Club: Swansea City FC | Opening: 1912 | Closing: 2005 | Final capacity: 11,700 seats


Vetch Field was the home of Swansea City from when they formed until they moved to the Liberty Stadium in 2005.

The stadium was built on a piece of waste ground that had already been used by local children to play football on. Vetch, a cabbage-like vegetable, grew wildly on the ground, which led to the name of the stadium.

Vetch Field opened in 1912. It originally consisted of one covered main stand and open terraces on the other sides. The stadium got gradually developed over the next decades, mostly by adding cover to the terraces.

Vetch Field set its record attendance in 1968, when 32,796 spectators attended a fixture versus Arsenal.

In the late 1970s, Swansea started a redevelopment program which resulted in the construction of a double-decker seater-stand in place of the East terraces.

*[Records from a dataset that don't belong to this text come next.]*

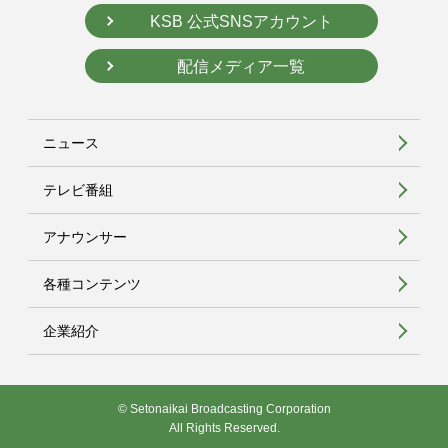
KSB 公式SNSアカウント
配信メディア一覧
ニュース
テレビ番組
アナウンサー
各種コンテンツ
企業紹介
© Setonaikai Broadcasting Corporation
All Rights Reserved.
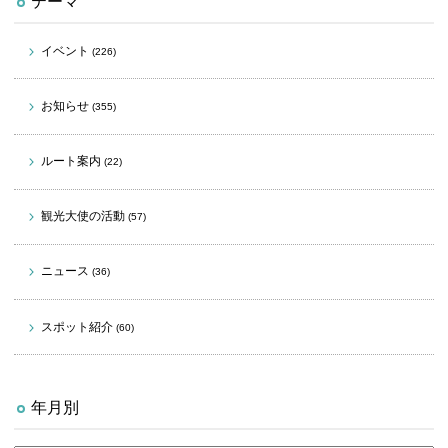
テーマ
イベント
(226)
お知らせ
(355)
ルート案内
(22)
観光大使の活動
(57)
ニュース
(36)
スポット紹介
(60)
年月別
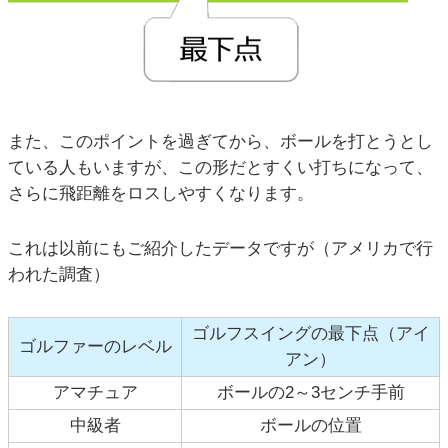
また、このポイントを過ぎてから、ボールを打とうとし
ている人もいますが、この形だとすくい打ちになって、
さらに飛距離をロスしやすくなります。
これは以前にもご紹介したデータですが（アメリカで行
われた調査）
ゴルフスイングの最下点（アイ
ゴルファーのレベル
アン）
アマチュア
ボールの2～3センチ手前
中級者
ボールの位置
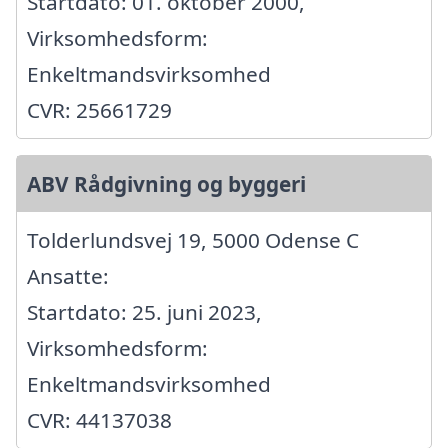
Startdato: 01. oktober 2000,
Virksomhedsform:
Enkeltmandsvirksomhed
CVR: 25661729
ABV Rådgivning og byggeri
Tolderlundsvej 19, 5000 Odense C
Ansatte:
Startdato: 25. juni 2023,
Virksomhedsform:
Enkeltmandsvirksomhed
CVR: 44137038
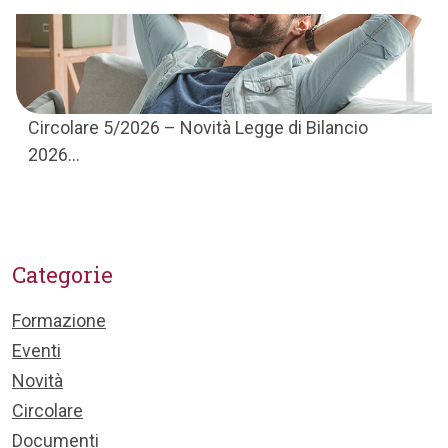
Circolare 5/2026 – Novità Legge di Bilancio
2026...
Categorie
Formazione
Eventi
Novità
Circolare
Documenti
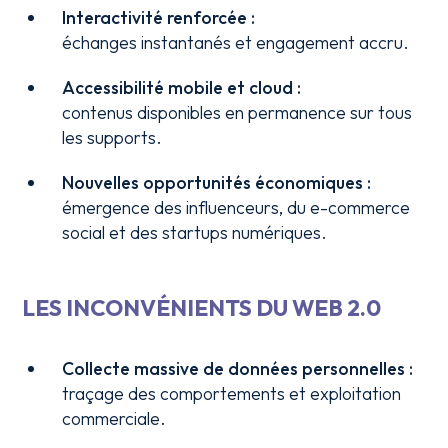
Interactivité renforcée :
échanges instantanés et engagement accru.
Accessibilité mobile et cloud :
contenus disponibles en permanence sur tous
les supports.
Nouvelles opportunités économiques :
émergence des influenceurs, du e-commerce
social et des startups numériques.
LES INCONVÉNIENTS DU WEB 2.0
Collecte massive de données personnelles :
traçage des comportements et exploitation
commerciale.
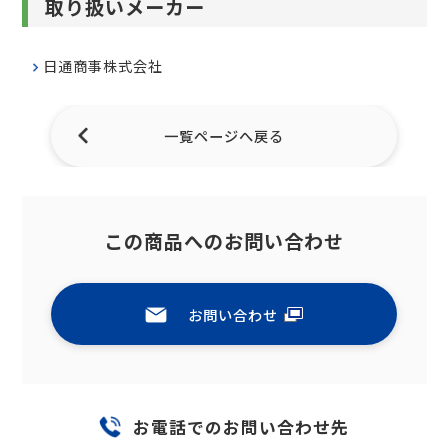
取り扱いメーカー
日通商事株式会社
一覧ページへ戻る
この商品へのお問い合わせ
お問い合わせ
お電話でのお問い合わせ先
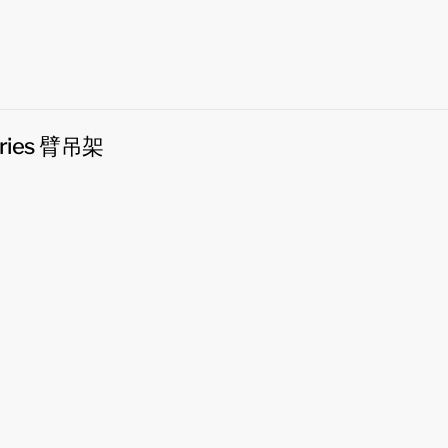
ries 臂吊架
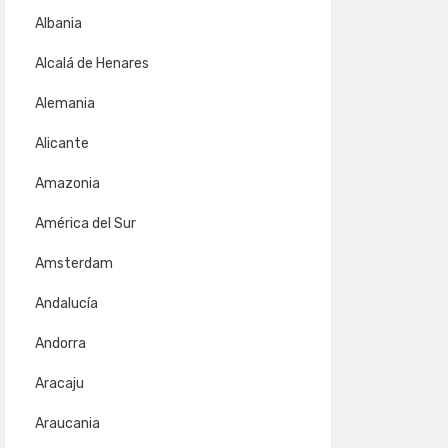
Albania
Alcalá de Henares
Alemania
Alicante
Amazonia
América del Sur
Amsterdam
Andalucía
Andorra
Aracaju
Araucania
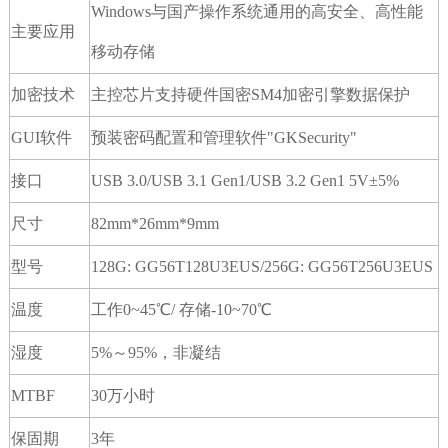
Windows与国产操作系统通用的高安全、高性能
主要应用
移动存储
加密技术
主控芯片支持硬件国密SM4加密引擎数据保护
GUI软件
预装密码配置和管理软件"GKSecurity"
接口
USB 3.0/USB 3.1 Gen1/USB 3.2 Gen1 5V±5%
尺寸
82mm*26mm*9mm
型号
128G: GG56T128U3EUS/256G: GG56T256U3EUS
温度
工作0~45℃/ 存储-10~70℃
湿度
5%～95%，非凝结
MTBF
30万小时
保固期
3年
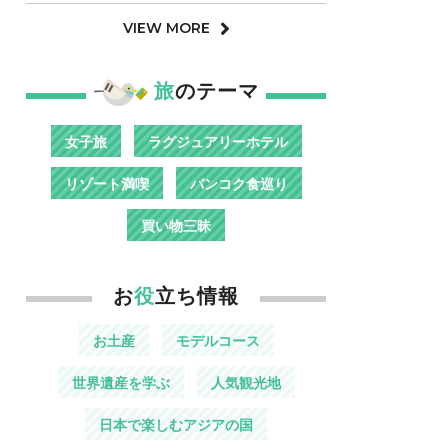
VIEW MORE
旅
のテーマ
女子旅
ラグジュアリーホテル
リゾート満喫
バンコク食巡り
買い物三昧
お
役
立ち情報
お土産
モデルコース
世界遺産を学ぶ
人気観光地
日本で楽しむアジアの国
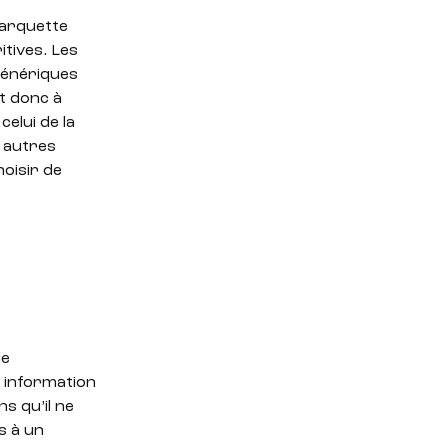
barquette
itives. Les
 génériques
t donc à
elui de la
 autres
oisir de
de
« information
s qu’il ne
s à un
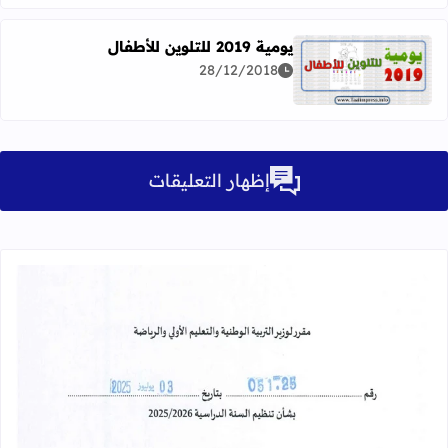
يومية 2019 للتلوين للأطفال
28/12/2018
اقرأ المزيد عن يومية 2019 للتلوين للأطفال
إظهار التعليقات
قراءة المزيد عن مقرر تنظيم السنة الدراسية 25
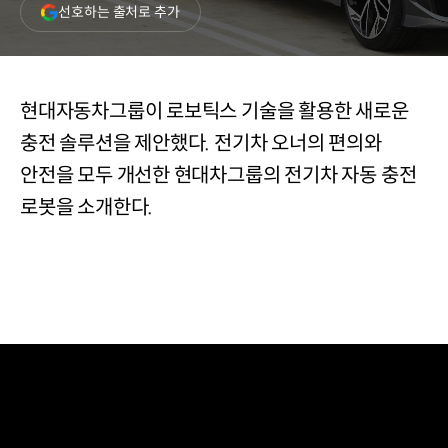
(새
선호하는 출처로 추가
창
열림)
현대자동차그룹이 로보틱스 기술을 활용한 새로운
충전 솔루션을 제안했다. 전기차 오너의 편의와
안전을 모두 개선한 현대차그룹의 전기차 자동 충전
로봇을 소개한다.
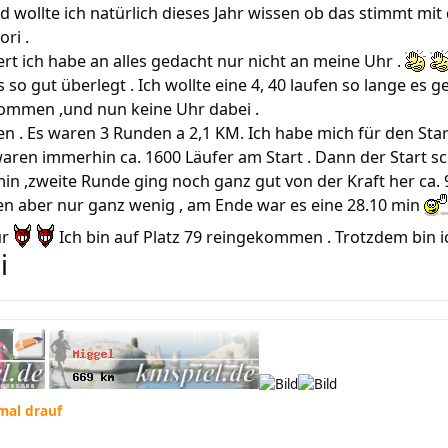
wollte ich natürlich dieses Jahr wissen ob das stimmt mit d
ori .
ert ich habe an alles gedacht nur nicht an meine Uhr .
s so gut überlegt . Ich wollte eine 4, 40 laufen so lange es 
kommen ,und nun keine Uhr dabei .
en . Es waren 3 Runden a 2,1 KM. Ich habe mich für den Star
 waren immerhin ca. 1600 Läufer am Start . Dann der Start s
in ,zweite Runde ging noch ganz gut von der Kraft her ca. 
en aber nur ganz wenig , am Ende war es eine 28.10 min
ur
Ich bin auf Platz 79 reingekommen . Trotzdem bin 
i
 mal drauf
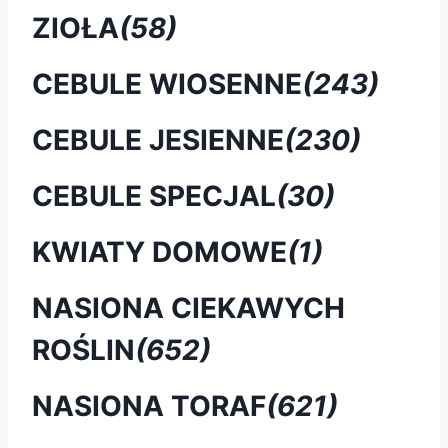
ZIOŁA
(58)
CEBULE WIOSENNE
(243)
CEBULE JESIENNE
(230)
CEBULE SPECJAL
(30)
KWIATY DOMOWE
(1)
NASIONA CIEKAWYCH
ROŚLIN
(652)
NASIONA TORAF
(621)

Due to objections of the residents living behind the stand, it could only get constructed over two-thirds of the end.

Swansea had planned to redevelop the complete ground, but financial restrictions prevented this.

By the 2000s, Vetch Field had become significantly outdated, and even though Swansea resided in England’s lower leagues at that time, plans were made for the construction of a new stadium.

Liberty Stadium opened in the summer of 2005. The last match at Vetch Field was played on the 30th of April 2005 between Swansea and Shrewsbury Town (2-1).

The site of Vetch Field had initially been destined to be turned into a community centre and housing estate, but these plans never materialised. The ground lay derelict until 2011, when it finally got demolished.